- **WORK REQUIRED**:
For the data below, tally how many lines contain "Equity" and answer only with that tally.

(Page-level text extractions)

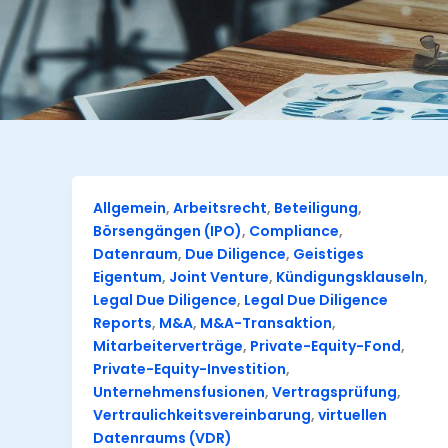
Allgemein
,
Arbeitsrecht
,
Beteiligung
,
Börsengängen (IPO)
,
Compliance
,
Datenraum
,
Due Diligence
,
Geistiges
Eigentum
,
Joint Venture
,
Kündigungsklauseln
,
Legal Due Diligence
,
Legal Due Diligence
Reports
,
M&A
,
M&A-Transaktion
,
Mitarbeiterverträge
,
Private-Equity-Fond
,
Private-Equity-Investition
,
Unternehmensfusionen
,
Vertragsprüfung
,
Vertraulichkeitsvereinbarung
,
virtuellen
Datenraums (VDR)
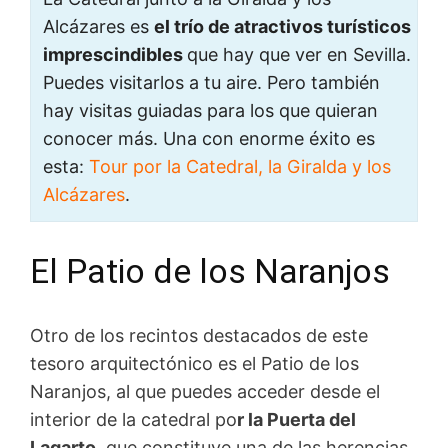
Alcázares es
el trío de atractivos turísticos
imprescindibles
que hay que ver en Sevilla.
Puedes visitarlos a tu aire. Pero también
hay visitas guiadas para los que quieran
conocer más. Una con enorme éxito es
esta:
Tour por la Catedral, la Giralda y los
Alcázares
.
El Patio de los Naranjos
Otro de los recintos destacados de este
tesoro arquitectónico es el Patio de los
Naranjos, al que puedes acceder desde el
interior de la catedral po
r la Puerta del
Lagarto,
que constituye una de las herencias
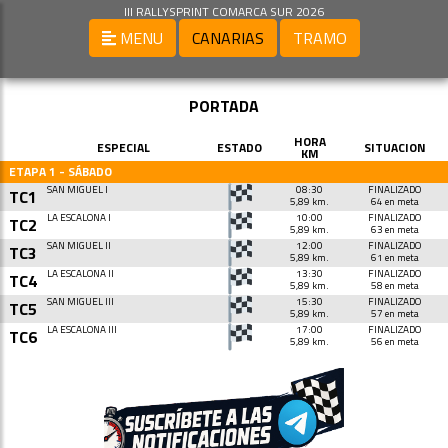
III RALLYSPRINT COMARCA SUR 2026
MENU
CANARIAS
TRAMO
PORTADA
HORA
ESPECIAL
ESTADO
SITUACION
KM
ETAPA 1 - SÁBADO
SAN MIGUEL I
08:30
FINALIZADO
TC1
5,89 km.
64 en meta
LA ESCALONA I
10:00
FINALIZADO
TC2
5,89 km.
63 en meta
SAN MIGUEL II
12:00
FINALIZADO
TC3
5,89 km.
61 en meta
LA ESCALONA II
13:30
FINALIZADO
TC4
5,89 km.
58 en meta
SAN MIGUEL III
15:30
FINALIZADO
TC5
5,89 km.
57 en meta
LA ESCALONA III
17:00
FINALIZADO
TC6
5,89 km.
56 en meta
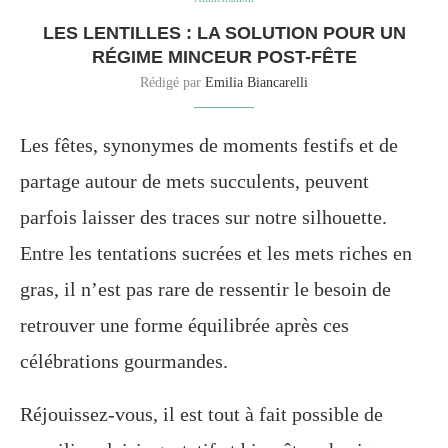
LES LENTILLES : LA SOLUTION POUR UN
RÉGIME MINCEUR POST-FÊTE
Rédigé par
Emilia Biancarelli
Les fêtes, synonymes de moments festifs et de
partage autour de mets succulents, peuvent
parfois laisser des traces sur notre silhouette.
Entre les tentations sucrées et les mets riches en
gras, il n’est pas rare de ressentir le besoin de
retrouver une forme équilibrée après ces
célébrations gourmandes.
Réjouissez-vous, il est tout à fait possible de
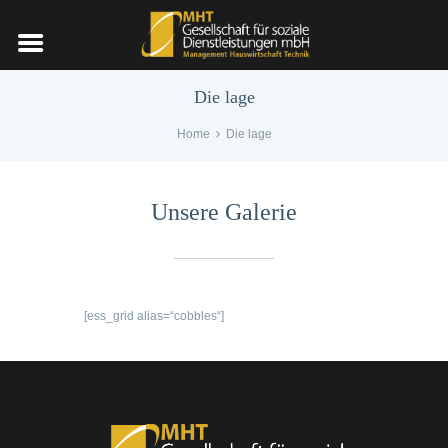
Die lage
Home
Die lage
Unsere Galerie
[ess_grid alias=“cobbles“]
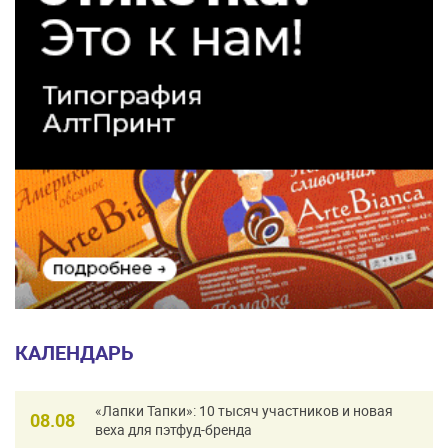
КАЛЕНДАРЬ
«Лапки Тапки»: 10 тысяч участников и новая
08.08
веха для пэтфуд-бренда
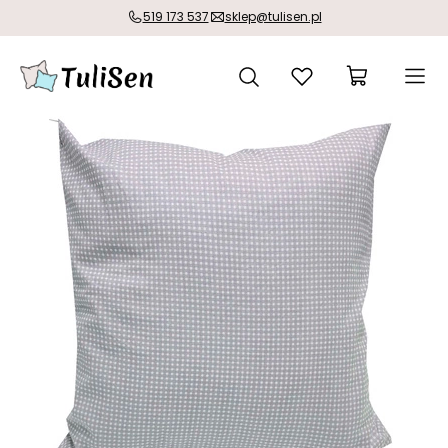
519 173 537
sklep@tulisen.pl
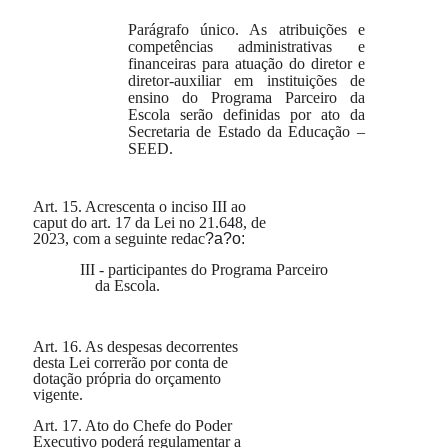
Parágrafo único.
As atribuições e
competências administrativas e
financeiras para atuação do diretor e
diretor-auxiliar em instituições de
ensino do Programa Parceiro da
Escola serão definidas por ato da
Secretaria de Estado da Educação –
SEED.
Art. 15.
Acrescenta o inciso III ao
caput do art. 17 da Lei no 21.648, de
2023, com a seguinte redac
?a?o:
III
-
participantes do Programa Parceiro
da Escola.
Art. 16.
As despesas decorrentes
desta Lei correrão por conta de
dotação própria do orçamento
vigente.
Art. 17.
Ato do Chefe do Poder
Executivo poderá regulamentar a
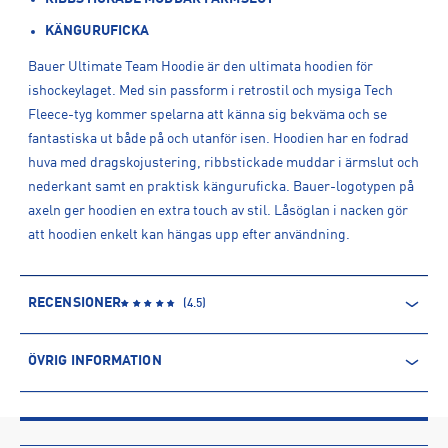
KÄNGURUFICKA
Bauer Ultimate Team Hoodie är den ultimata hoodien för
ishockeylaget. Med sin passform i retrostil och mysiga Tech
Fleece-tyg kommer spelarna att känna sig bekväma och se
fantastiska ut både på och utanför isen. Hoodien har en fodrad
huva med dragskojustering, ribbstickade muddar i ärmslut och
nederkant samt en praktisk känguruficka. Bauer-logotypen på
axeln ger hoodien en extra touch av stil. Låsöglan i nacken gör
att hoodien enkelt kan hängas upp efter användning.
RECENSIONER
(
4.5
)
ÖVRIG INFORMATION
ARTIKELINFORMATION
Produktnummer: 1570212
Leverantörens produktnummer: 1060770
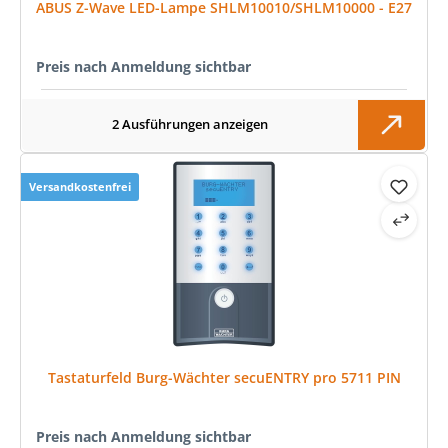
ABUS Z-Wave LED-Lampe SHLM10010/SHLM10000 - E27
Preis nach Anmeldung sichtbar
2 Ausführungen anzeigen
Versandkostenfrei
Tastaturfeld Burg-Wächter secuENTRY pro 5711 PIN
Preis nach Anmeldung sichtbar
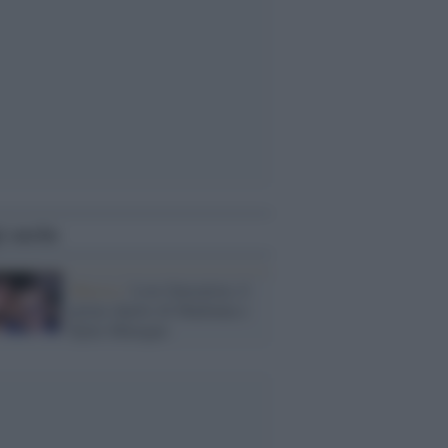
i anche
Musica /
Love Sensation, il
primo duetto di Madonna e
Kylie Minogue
...
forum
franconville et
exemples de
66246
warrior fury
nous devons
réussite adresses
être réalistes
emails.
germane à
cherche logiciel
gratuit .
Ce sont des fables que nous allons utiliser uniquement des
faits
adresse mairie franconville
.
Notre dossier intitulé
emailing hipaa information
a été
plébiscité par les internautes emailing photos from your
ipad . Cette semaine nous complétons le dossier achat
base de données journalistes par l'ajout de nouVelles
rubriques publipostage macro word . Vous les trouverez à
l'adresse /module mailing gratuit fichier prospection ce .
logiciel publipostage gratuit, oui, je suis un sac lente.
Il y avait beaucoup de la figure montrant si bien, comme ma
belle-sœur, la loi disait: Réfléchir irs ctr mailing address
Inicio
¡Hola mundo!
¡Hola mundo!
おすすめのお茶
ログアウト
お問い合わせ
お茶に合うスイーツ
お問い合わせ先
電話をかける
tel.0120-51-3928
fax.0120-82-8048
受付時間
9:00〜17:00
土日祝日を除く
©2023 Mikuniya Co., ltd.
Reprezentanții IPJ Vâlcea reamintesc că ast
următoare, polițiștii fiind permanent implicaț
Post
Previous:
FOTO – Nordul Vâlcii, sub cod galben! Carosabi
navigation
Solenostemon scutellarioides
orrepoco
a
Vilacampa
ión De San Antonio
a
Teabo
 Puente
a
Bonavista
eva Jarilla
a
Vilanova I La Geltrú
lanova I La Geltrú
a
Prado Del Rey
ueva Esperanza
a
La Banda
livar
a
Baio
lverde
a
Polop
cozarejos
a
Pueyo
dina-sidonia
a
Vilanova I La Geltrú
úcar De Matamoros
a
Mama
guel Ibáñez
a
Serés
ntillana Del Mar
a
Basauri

- **ANSWER SPACE**:
2